Wednesday, May 2, 2012

The Origin and Progress of the Academic Spring - 02 May 2012

The Origin and Progress of the Academic Spring


In case you were wondering how this current “Academic Spring” started, well, apparently it was triggered by a posting on a university mathematician’s blog in January 2012. On April 9, The Guardian newspaper published an article on this, entitled “Academic Spring: How an Angry Maths Blog Sparked a Scientific Revolution”. The article identifies Tim Gowers, a distinguished, prize-winning Cambridge mathematician as the initiator of the Elsevier boycott. Gowers received hundreds of comments on his post “Elsevier — My Part in Its Downfall”, and one of his supporters started a site for collecting the names of academic boycotters. Thousands have signed up in just a few months, and incidentally, there are two from Lebanon already, including one from AUB.

A more recent Guardian article, dated May 1, shows British government progress on the issue of facilitating public access to research results: with the help of Jimmy Wales, all “taxpayer-funded research [will be] available for free online” (“Wikipedia Founder to Help in Government's Research Scheme”). The same article reports that Harvard University, angry at the high cost of journal subscriptions has followed suit: it has encouraged its faculty members to publish openly and “resign from publications that keep articles behind paywalls”. The article cites David Prosser, executive director of Research Libraries UK (RLUK): "Harvard has one of the richest libraries in the world. If Harvard can't afford to purchase all the journals their researchers need, what hope do the rest of us have?...There's always been a problem with this being seen as a library budget issue. The memo from Harvard makes clear that it's bigger than that. It's at the heart of education and research. If you can't get access to the literature, it hurts research."
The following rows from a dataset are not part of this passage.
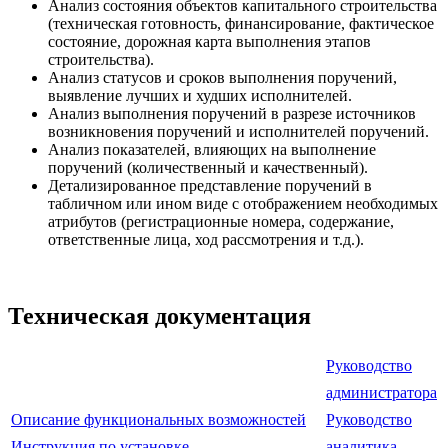
Анализ состояния объектов капитального строительства
(техническая готовность, финансирование, фактическое
состояние, дорожная карта выполнения этапов
строительства).
Анализ статусов и сроков выполнения поручений,
выявление лучших и худших исполнителей.
Анализ выполнения поручений в разрезе источников
возникновения поручений и исполнителей поручений.
Анализ показателей, влияющих на выполнение
поручений (количественный и качественный).
Детализированное представление поручений в
табличном или ином виде с отображением необходимых
атрибутов (регистрационные номера, содержание,
ответственные лица, ход рассмотрения и т.д.).
Техническая документация
Руководство
администратора
Описание функциональных возможностей
Руководство
Инструкция по установке
аналитика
Having attended, in 2009 and 2011, international conferences on distance, open, and e-learning, and having witnessed the enthusiasm of participants, including that of UNESCO representatives, for open access to information, I am not really surprised by the momentum building up behind the Open Access movement; the Wellcome Trust and the World Bank are now also on board.

With one eye on the Arab Spring and another on the Academic Spring, one can easily lose sight of other important issues, however. One’s inner eye must always be on the lookout for less obvious but equally worthy causes.